Verdi - Simon Boccanegra

ONP Bastille, Wednesday November 21 2018

Conductor: Fabio Luisi. Production: Calixto Bieito. Sets: Susanne Gschwender. Costumes: Ingo Krügler. Lighting: Michael Bauer. Video: Sarah Derendinger. Simon Boccanegra: Ludovic Tézier. Jacopo Fiesco: Mika Kares. Maria Boccanegra (Amelia Grimaldi): Maria Agresta. Gabriele Adorno: Francesco Demuro. Paolo Albani: Nicola Alaimo. Pietro: Mikhail Timoshenko. Un capitano dei balestrieri: Cyrille Lovighi. Un'ancella di Amelia: Virginia Leva-Poncet.

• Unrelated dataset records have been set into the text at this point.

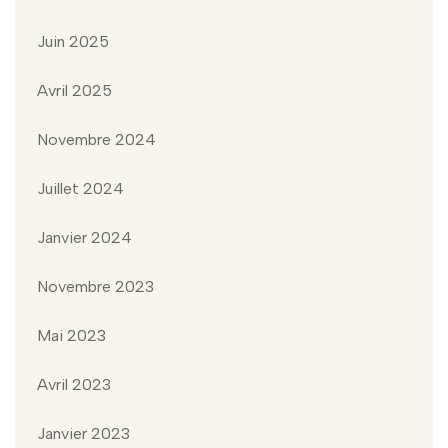
Juin 2025
Avril 2025
Novembre 2024
Juillet 2024
Janvier 2024
Novembre 2023
Mai 2023
Avril 2023
Janvier 2023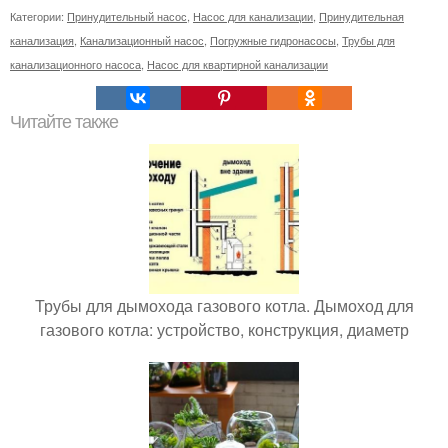
Категории:
Принудительный насос
,
Насос для канализации
,
Принудительная
канализация
,
Канализационный насос
,
Погружные гидронасосы
,
Трубы для
канализационного насоса
,
Насос для квартирной канализации
Читайте также
Трубы для дымохода газового котла. Дымоход для
газового котла: устройство, конструкция, диаметр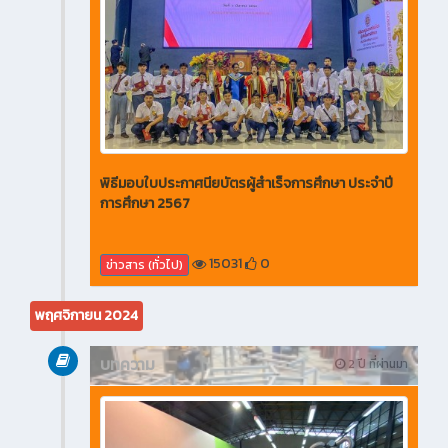
พิธีมอบใบประกาศนียบัตรผู้สำเร็จการศึกษา ประจำปี
การศึกษา 2567
15031
0
ข่าวสาร (ทั่วไป)
พฤศจิกายน 2024
บทความ
2 ปี ที่ผ่านมา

Orchestra and Chorus of the Opéra National de Paris.

The gist of most of the reviews I've seen of Paris's new Boccanegra has been "good singing, bad production", with headlines such as:
  • Sur une mer d'ennui (“on a sea of boredom”)
  • Great voices suffer at the hands of merciless director
  • Panne sèche (“out of fuel”).
  • Des voix superbes sauvent une mise en scène médiocre (“superb voices save a mediocre production”)
  • En fond de cale (“in the bilge”)
and my favourite, not that I personally found it all that bad, from Forum Opéra:
  • C'est pas Bieito fini? (something like “will it never end?” or “won’t it be over soon?” but with a nice pun on Bieito's name).
The singing was undeniably good (though I saw some tough critics denying it was consistently so), headed by Ludovic Tézier, in magnificent voice the evening I was there, firing on all cylinders and acting much better than people usually claim. Maria Agresta's Amelia, though hard-edged at the top, was beautifully sculpted and dramatically committed. Francesco Demuro's timbre at times recalled Pavarotti's, though he doesn't have Pavarotti's extraordinary vocal seductiveness or secret powers of projection - I found myself wondering if singing roles like this in a house of this size might eventually shorten his career. Mika Kares lacked only one degree of blackness as Fiesco, and Nicola Alaimo, once warmed up, was a sterling and subtle Paolo. The chorus was at its best and the orchestra played this special score with a degree of loving tenderness I've rarely heard from them - i.e. they were at their very best, too, verging on the sublime.

The production, dark, handsome and slow-moving, could have been a convincing piece of high-class contemporary art in a very large museum space: an installation with performance and videos. The stage was black, and all we could make out, very dimly, at the start was a structure of steel curves at the back, picked out in slender white neons, with steel stairs. As the platform slowly rotated and the structure inched forward, as it would all evening, it turned out to be an impressively (bigly even) big cargo-ship's prow, smooth and steely grey, with bulb, some of it in section so we could see the bulkheads and decks, the full height of the proscenium: probably the most stunning single prop I've seen at the Bastille since King Kong's head and torso and glowing eyes in Warlikowski's Makropoulos. This was Boccanegra's world, and when not required to sing, he would spend much of his time there, motionless and brooding.

Verdi
The costumes were everyday "modern poor" or, for the nobs, suits and overcoats. The stage remained largely plunged in gloom. The lighting, like the sinewy neons, was stark and white, often from the footlights, and when the mob bayed for blood, banks of spotlights at the rear blasted through the set into the house - something audiences tend not to like and that people have complained of - indeed, a little old lady I know from Brussels matinees was grumbling about it in the foyer even before we went in, having heard about if from another little old lady who'd already been.

On stage, people - soloists or chorus - crept very slowly forwards, backwards or, on the ever-revolving platform, crablike, sideways. They neither met nor touched nor reacted to one another in any physical way, whatever went on in the libretto and score. This dramatic detachment has been much decried, although Tézier acted up a storm when required and trembled with palsy once poisoned, and the creepy Paolo mopped his brows nervously with a cloth dipped in a silver bucket he carried. Amelia's dead mother, Maria, dragged in initially by Fiesco on a plastic sheet, was on stage (or on the ship's decks) throughout, a mournful, ghostly presence in a ragged dress, sometimes half naked, and laid out fully naked in the video projected on the half-time curtain, with rats crawling improbably slowly, rather than scurrying, over her. The production videos, also black & white, were projected full-size at the rear: live, brooding close-ups of one of the principals as they stood on deck, immobile., or crouched in the bulkheads.

It was, as I wrote above, like a dark, handsome, convincing video-installation-cum-performance in a contemporary art museum. but you wouldn't have stayed there three hours. I sort of ended up finding it hypnotic, but from hypnotic to soporific is a short step, and I can understand how some people got very fed up with the ship, however grand a demonstration of the Paris Opera workshops' craft, crawling round and round in the dark.